Monday, January 18, 2010

Why the Saints are Back on Course For Super Bowl Glory

With the playoffs getting into full swing my nerves have slowly gone into over drive this week and so, to keep my brain at rest, I'm about to let you into my little secret as to why the Saints will win the Super Bowl. So without further ado here are my top 10 reasons why the New Orleans Who Dat Saints are set to take the whole cake and eat it.

1. It is merely time for the Saints to win a Super Bowl crown. Far too many decades of hurt have passed by for the Who Dat devotees so it is only fair we catch a slice of fortune this season.

2. Drew Brees is the best Signal Caller in the NFL. I don't care where the formal Most Valuable Player award went because here's a fact for you, there is no battlefield General in this league that I would sooner have under center than the New Orleans Who Dat Saints signal caller. The MVP award is merely a popularity competition in any event.

3. The Cardinals, in Kurt Warner, have a superb QB of their own, a selection of primary receivers and very little more. If the Saints can't beat them on route to the big game then we do not deserve to go all the way.



4. The team chant shall animate the Who Dat Saints to such a level that numerous Cardinals players will simulate injury sooner than dare stumble out on to the battlefield.

5. The New Orleans Saints pre game party will be so stunning that the Cardinals and all future opponents will simply be expected to throw in the dice.

6. The Who Dat Saints shall leap out to an early score in all their remaining games and stay put there.

7. The Saints will maintain those early scores because the Defensive Team will be confident enough to play their mean aggressive game.

8. Sean Payton, the Who Dat Saints wise old Head Coach, is a primary offensive schemer and will definitely have been planning seminal new systems for some weeks now.

9. The aggressive mean machine Defensive schemes are expected to be called up because most of the Saints DBs are back to full physical fitness which has not been the example since the Dolphins match up way back in week 7.

10. Kurt Warner is expected to become a Will Smith and Anthony Hargrove pancake on three occasions as Gregg Williams goes for an complete blitzkrieg package. Even Scott Fujita will get to Warner one time on the way to another Darren Sharper interception.

11. Shockey, Thomas, Colston, Meachem, and Devery Henderson are expected to find all manner of holes in the Cardinals zone D.

12. Reggie Bush will crack 2 great runs and one immense punt return.

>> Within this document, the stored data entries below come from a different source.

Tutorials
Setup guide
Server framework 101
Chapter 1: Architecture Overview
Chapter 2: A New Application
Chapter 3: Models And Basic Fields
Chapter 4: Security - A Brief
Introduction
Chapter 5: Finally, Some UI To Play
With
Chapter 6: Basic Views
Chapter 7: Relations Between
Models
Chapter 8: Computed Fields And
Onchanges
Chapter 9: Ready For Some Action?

TV analysts will abruptly sing his praises and claim they have never doubted the one-time Heisman victor.

13. The Saints crowd are expected to create so much racket that the Louisiana Super Dome roof will ultimately fly away into the nighttime sky. The Dome will be illuminated by the stars above and the Who Dat Saints crowd shall unite hands for a serious rendering of Sweet Brother Malcolm.

And last but by no means least,

14. Peace on Earth will be announced and all mankind shall rejoice by getting together at Baskin Robbins for a chocolate Sunday and to watch reruns of Mash.

OK I am far too stressed to produce precise predictions and have resorted to ambitious thinking. Either way I am anticipating the playoff run with the comparable vexed energy I commonly reserve for dental practitioners visits and spinal operations.